The Bird Feeder Dilemma – Are Your Event Menus Full of Baffles?
I’m having a moral dilemma…
When we moved into our home three years ago, we inherited a birdfeeder. Watching the birds come and go, filling our yard with color and life, was such a joy that we added a second feeder last year—this one with a camera so that, with the help of AI, we could identify all the birds. 🐦⬛ That has been amazing! Last week an (Baltimore) Oriole visited. 🩷
Of course, the squirrels 🐿️ , raccoons 🦝, and a bear 🐻 caught on. At first, the squirrels were climbing the poles, so I put up baffles on each pole—metal barriers meant to keep them from reaching the food.
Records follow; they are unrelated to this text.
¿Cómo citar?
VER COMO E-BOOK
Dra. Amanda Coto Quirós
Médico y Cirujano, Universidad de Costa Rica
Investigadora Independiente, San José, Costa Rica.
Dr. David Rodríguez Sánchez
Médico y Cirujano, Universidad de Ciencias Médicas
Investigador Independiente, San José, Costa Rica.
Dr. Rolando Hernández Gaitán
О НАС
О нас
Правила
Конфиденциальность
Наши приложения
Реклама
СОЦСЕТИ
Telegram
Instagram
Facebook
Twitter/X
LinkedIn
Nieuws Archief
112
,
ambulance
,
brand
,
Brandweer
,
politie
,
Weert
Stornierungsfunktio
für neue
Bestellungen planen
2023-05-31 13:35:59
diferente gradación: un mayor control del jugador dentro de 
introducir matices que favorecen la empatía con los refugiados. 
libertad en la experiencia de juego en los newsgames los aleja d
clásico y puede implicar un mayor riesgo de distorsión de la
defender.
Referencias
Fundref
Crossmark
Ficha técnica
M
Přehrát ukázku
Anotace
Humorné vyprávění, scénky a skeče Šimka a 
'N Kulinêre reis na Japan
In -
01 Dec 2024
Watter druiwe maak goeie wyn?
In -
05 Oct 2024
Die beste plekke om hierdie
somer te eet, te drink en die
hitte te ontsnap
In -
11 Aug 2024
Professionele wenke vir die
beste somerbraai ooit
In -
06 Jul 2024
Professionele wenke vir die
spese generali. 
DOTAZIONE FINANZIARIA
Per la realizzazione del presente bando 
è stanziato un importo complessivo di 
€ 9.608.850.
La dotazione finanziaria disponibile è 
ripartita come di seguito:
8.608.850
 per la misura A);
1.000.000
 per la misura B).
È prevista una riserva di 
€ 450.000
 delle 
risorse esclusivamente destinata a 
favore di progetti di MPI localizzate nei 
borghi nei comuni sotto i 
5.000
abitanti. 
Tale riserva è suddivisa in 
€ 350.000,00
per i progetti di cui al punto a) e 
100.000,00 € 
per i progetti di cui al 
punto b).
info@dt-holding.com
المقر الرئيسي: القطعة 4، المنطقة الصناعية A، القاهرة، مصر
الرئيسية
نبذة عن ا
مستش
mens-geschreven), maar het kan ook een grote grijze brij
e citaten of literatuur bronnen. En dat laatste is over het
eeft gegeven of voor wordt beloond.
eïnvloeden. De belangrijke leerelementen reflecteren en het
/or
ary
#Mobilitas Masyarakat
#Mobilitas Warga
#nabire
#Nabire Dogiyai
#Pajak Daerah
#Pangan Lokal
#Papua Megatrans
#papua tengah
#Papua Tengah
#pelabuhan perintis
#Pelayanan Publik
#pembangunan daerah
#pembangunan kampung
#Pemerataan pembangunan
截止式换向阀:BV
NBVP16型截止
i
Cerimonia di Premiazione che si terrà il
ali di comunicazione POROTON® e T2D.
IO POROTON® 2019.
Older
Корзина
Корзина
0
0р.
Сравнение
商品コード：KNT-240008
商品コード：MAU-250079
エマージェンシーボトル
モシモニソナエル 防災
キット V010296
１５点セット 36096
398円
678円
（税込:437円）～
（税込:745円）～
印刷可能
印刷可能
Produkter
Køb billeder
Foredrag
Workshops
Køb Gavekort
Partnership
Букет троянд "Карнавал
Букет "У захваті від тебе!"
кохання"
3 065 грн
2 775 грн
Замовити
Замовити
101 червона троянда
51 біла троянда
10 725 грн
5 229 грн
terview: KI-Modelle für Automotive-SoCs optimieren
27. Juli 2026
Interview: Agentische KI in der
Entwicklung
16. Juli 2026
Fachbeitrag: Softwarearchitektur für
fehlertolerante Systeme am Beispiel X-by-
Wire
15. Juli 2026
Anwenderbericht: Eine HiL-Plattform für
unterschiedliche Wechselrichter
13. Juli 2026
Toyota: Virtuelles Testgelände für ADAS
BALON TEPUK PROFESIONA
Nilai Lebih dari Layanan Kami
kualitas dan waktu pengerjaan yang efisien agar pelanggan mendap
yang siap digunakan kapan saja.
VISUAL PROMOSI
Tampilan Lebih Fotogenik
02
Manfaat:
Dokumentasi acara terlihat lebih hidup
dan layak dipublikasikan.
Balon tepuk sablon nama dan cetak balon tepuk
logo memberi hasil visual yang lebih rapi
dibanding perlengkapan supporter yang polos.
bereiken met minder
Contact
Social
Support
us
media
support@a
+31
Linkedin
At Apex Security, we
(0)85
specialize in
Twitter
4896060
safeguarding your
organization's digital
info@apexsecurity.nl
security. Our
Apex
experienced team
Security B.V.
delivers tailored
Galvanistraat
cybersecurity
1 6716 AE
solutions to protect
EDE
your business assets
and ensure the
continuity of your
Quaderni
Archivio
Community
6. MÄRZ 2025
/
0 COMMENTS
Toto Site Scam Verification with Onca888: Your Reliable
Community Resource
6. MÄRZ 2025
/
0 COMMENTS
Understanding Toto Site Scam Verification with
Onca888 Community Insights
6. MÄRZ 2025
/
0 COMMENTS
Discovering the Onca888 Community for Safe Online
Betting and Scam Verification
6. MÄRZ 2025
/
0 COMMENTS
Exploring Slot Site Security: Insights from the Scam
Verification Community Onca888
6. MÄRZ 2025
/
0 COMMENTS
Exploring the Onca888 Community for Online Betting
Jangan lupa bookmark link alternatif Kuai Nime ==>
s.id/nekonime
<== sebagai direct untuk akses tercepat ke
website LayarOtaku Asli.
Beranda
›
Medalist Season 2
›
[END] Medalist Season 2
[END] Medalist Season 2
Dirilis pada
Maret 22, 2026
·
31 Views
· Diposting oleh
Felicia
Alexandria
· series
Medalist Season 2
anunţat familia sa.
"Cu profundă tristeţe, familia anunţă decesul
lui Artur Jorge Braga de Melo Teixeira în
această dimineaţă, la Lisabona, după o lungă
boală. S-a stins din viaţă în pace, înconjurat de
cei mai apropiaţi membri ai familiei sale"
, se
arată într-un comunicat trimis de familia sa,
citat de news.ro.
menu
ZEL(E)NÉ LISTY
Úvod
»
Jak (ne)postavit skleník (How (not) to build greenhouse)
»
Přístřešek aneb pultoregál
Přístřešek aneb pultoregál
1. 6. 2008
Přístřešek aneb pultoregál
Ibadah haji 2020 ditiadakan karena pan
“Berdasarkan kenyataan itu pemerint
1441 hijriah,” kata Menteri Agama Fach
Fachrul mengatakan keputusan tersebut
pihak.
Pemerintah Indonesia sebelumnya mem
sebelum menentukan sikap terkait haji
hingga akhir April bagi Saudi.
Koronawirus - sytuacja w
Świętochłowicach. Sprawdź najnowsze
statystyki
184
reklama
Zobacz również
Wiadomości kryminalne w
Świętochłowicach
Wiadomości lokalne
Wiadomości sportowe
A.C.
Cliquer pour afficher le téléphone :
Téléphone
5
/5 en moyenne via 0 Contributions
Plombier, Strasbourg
It worked… for a while. Then, one morning, I got up to find that ALL of the food was gone.
Thanks to the camera, I saw that a raccoon had figured out a way around the baffle and just hung on with all of his “hands” to eat his heart out. OMG! Can you hear the names I’m calling him!?!? So, I added a second baffle.
We thought we had it all figured out on the other feeder until we watched squirrels launch themselves EIGHT feet from a branch, like the tiny daredevils they are, to get to the food. So, I moved the feeder and trimmed the branches.
The bear just BENT the pole in half to get the feeder to the ground.
Now, I’m having a bit of a dilemma. I love feeding the birds. That was the whole point. But in doing so, I’ve made it nearly impossible for the squirrels and raccoons to eat. Whether I meant to or not, I’ve created barriers.
𝘼𝙣𝙙 𝙩𝙝𝙖𝙩 𝙜𝙤𝙩 𝙢𝙚 𝙩𝙝𝙞𝙣𝙠𝙞𝙣𝙜—𝙝𝙤𝙬 𝙤𝙛𝙩𝙚𝙣 𝙙𝙤𝙚𝙨 𝙩𝙝𝙞𝙨 𝙝𝙖𝙥𝙥𝙚𝙣 𝙖𝙩 𝙚𝙫𝙚𝙣𝙩𝙨?
When there aren’t clear, inclusive meal options, we put up baffles without even realizing it.
A guest, employee, or attendee with food allergies, religious dietary restrictions, or medical needs might feel like a squirrel desperately trying to reach a meal. Still, every solution they try—asking a server, checking labels, hoping for a safe option—ends in another barrier.
And while I won’t repeat the names I called that raccoon and the squirrels, it does make me wonder: When guests with dietary needs keep asking about options, do planners, venues, chefs, and servers feel the same kind of frustration? Are they silently thinking, ‘Here we go again,’ instead of seeing it as an opportunity to do better?
𝙎𝙤, 𝙝𝙚𝙧𝙚’𝙨 𝙢𝙮 𝙦𝙪𝙚𝙨𝙩𝙞𝙤𝙣: 𝙄𝙨 𝙮𝙤𝙪𝙧 𝙚𝙫𝙚𝙣𝙩 𝙢𝙚𝙣𝙪 𝙬𝙚𝙡𝙘𝙤𝙢𝙞𝙣𝙜 𝙩𝙤 𝙖𝙡𝙡 𝙮𝙤𝙪𝙧 𝙜𝙪𝙚𝙨𝙩𝙨, 𝙤𝙧 𝙞𝙨 𝙞𝙩 𝙛𝙪𝙡𝙡 𝙤𝙛 𝙗𝙖𝙛𝙛𝙡𝙚𝙨?
Every guest deserves a seat at the table—with food that’s safe, satisfying, and accessible.
What do you think? Have you seen baffles in action at an event?